Justice of the High Court of Australia
- In office 12 June 1958 – 29 November 1974
- Nominated by: Robert Menzies
- Preceded by: Sir William Webb
- Succeeded by: Lionel Murphy

Personal details
- Born: 7 September 1907 Ballarat, Victoria, Australia
- Died: 29 November 1974 (aged 67) Sydney, Australia
- Spouse: Helen Jean Borland (died 1966)
- Relations: Hugh Menzies (uncle) James Menzies (uncle) Robert Menzies (cousin)
- Children: Catherine Anne Money

= Douglas Menzies =

Australian judge (1907–1974)

Sir Douglas Ian Menzies (7 September 1907 – 29 November 1974) was an Australian judge, serving as a Justice of the High Court of Australia. He was also Chancellor of Monash University from 1968 until his death in 1974.

==Early life==
Menzies was born in Ballarat, Victoria, to Annie Wilson (née Copeland) and the Reverend Francis Menzies. He was a nephew of Hugh and James Menzies and a first cousin of Sir Robert Menzies.

Menzies was educated at Hobart High School and Devonport High School in Tasmania, before returning to Victoria to study at the University of Melbourne. He graduated with a Bachelor of Laws, having been awarded the Jessie Leggatt and E. J. B. Nunn Scholarships, and having won the Supreme Court of Victoria's Prize in Law.

==Legal career==
Menzies was admitted as a solicitor in 1930 and to the Victorian Bar in 1932, where he practised as a barrister. From 1941 to 1945, he was secretary to the Defence and Chiefs of Staff Committees, and from 1941 to 1950 he was a lecturer at the University of Melbourne. From 1956 to 1958, Menzies was the president of the Law Council of Australia, and in 1958, served as president of the Victorian Bar Council.

==High Court==
Menzies was appointed to the bench of the High Court on 12 June 1958, by the government of Robert Menzies, his cousin. Despite this close family connection, the appointment caused no political commentary. Later that year he was made a Knight Commander of the Order of the British Empire. In 1963, he was elevated to the Judicial Committee of the Privy Council, and in 1968 was made the Chancellor of Monash University. He served on the bench of the High Court until his death on 29 November 1974.
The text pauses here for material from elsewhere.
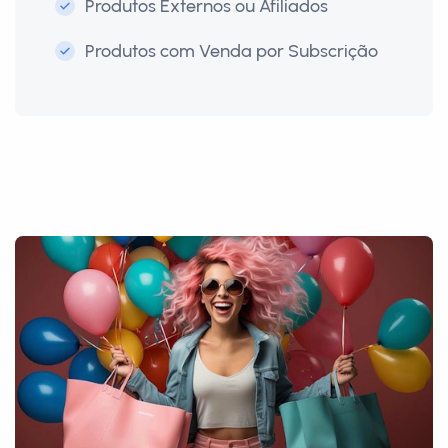
Produtos Externos ou Afiliados
Produtos com Venda por Subscrição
Menzies collapsed suddenly at the New South Wales Bar's annual Bench and Bar Dinner and was taken to nearby Sydney Hospital. According to a story told by retired High Court Justice Michael Kirby, Menzies died three places ahead of Kirby, in the servery line in the Bar's common room. He was cremated.

==Personal life==
Menzies married Helen Jean Borland in 1936. She predeceased him in 1966. He was survived by a son and three daughters, one of whom is biochemist and scientist Catherine Anne Money.